Egypt concerned about DPR Korea hydrogen bomb test

Adham Youssef
5 Min Read

Egypt has expressed its concern on Monday over the Democratic People’s Republic of Korea’s latest hydrogen bomb test, describing it as a threat to regional security in East Asia, according to a statement from the Foreign Ministry.

North Korea successively tested a miniaturised hydrogen nuclear device, according to state-owned Korean news agency KCNA.

The Foreign Ministry statement said that Egypt is worried about the rising tensions in the Korean peninsula, which raises disputes in the region, calling upon North Korea to abide by resolutions from the UN Security Council, warning that this will violate the Nuclear Non-Proliferation Treaty.

The country did several bomb and nuclear tests, with previous tests coming in 2006, 2009, and 2013.  South Korea said it measured a 4.3-magnitude seismic event that it estimates occurred in the proximity of the North Korean nuclear facilities.

According to KCNA, the Political Bureau of the Central Committee of the Workers’ Party of Korea, headed by leader Kim Jong Un, discussed “detailed ways and measures for containing the US and other hostile forces’ vicious moves for sanctions against the DPRK.”

Amid calls to intensify sanctions on the Asian country, the international community has condemned the testing of the hydrogen bomb, which in comparison, was 11 times the size of its previous detonation in January 2016.

The UN Security Council held an urgent meeting Monday to discuss the North Korean test.

Pyongyang is already facing sanctions over its nuclear programme since its first nuclear test in 2006. Those sanctions may be expanded after the test is confirmed.

International nuclear discussion has recently been centred on Iran, who reached a deal with six world powers known as the P5+1 – China, France, Germany, Russia, the UK, and the US – to restrict its nuclear programme.

For decades, the international community has called on Iran to halt its nuclear programme since Tehran had been engaged in efforts to acquire the capability to enrich uranium for energy production and, allegedly, for its nuclear weapons programme.

Iran had been subject to sanctions, which prohibited countries from exporting nuclear fuel-cycle facilities to Iran, and required that all countries freeze the assets of several Iranian organisations and individuals for their involvement in Iran’s nuclear and missile programmes.
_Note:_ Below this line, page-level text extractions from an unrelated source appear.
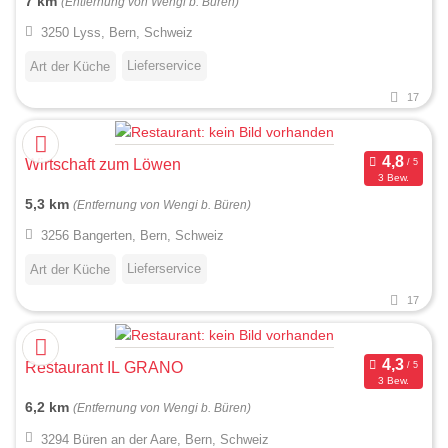
7 km
(Entfernung von Wengi b. Büren)
3250 Lyss, Bern, Schweiz
Lieferservice
Art der Küche
17
Wirtschaft zum Löwen
3 Bew.
5,3 km
(Entfernung von Wengi b. Büren)
3256 Bangerten, Bern, Schweiz
Lieferservice
Art der Küche
17
Restaurant IL GRANO
3 Bew.
6,2 km
(Entfernung von Wengi b. Büren)
3294 Büren an der Aare, Bern, Schweiz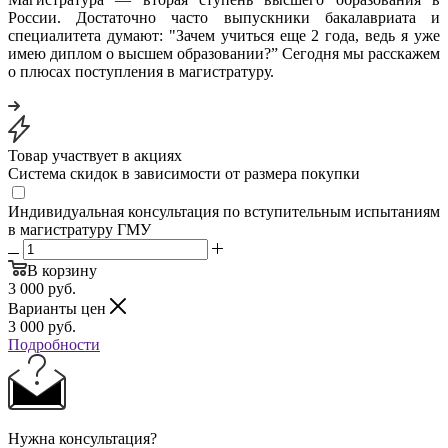
России. Достаточно часто выпускники бакалавриата и
специалитета думают: "Зачем учиться еще 2 года, ведь я уже
имею диплом о высшем образовании?” Сегодня мы расскажем
о плюсах поступления в магистратуру.
Товар участвует в акциях
Система скидок в зависимости от размера покупки
Индивидуальная консультация по вступительным испытаниям
в магистратуру ГМУ
В корзину
3 000
руб.
Варианты цен
3 000
руб.
Подробности
Нужна консультация?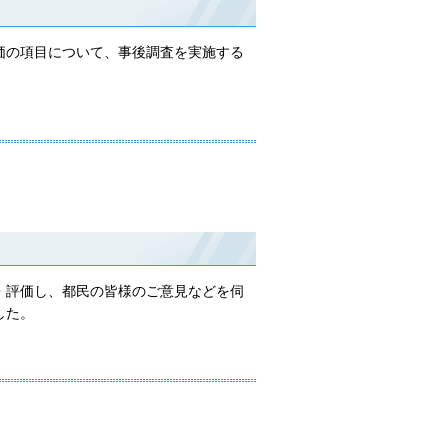
）
価の項目について、事後調査を実施する
）
・評価し、都民の皆様のご意見などを伺
した。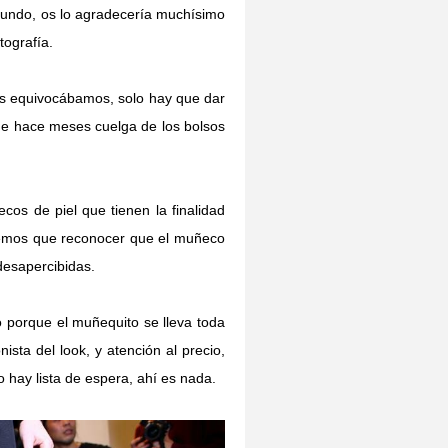
gundo, os lo agradecería muchísimo
otografía.
os equivocábamos, solo hay que dar
sde hace meses cuelga de los bolsos
s de piel que tienen la finalidad
nemos que reconocer que el muñeco
 desapercibidas.
 porque el muñequito se lleva toda
ista del look, y atención al precio,
o hay lista de espera, ahí es nada.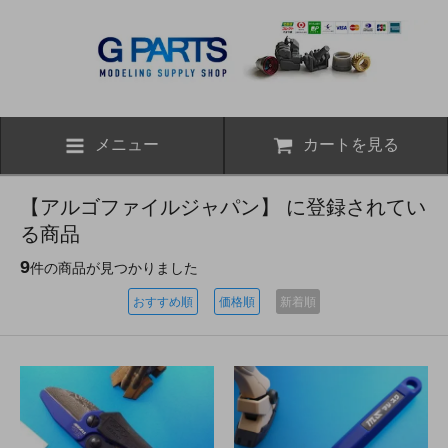
メニュー
カートを見る
【アルゴファイルジャパン】 に登録されてい
る商品
9
件の商品が見つかりました
おすすめ順
価格順
新着順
In October 2015, Iran reached a deal that ended decades of economic sanctions in exchange for restrictions and enhanced monitoring on its nuclear programme.

Under the deal, Iran could keep 300kg of uranium — enriched at no more than 3.67% — for the next 15 years. The deal would also give inspectors from the International Atomic Energy Agency “extraordinary and robust” access to Iranian facilities.

While Iran has suffered years of sanctions and restrictions, Israel, the only country in the region that has nuclear weapons, is permitted to act freely with impunity.

Israel has never admitted it has a nuclear weapons arsenal and has never signed the Nuclear Non-Proliferation Treaty.

In 2015, North Korean ambassador to Egypt Pak Chun Il defended his country’s nuclear experiments and said North Korea will never use this weapon, except as a deterrent weapon if any other country violated its sovereignty. He added that North Korea only used its own technology to develop and carry out this experiment. The alleged experiment means that the country reached a new level of owning nuclear weapons by developing a hydrogen bomb.

Pak Chun II also said the experiment is a defence measure aiming to protect the Korean nation.

The joint military exercises carried out by both the US and South Korea were the main reason North Korea decided to develop nuclear weapons, according to the ambassador.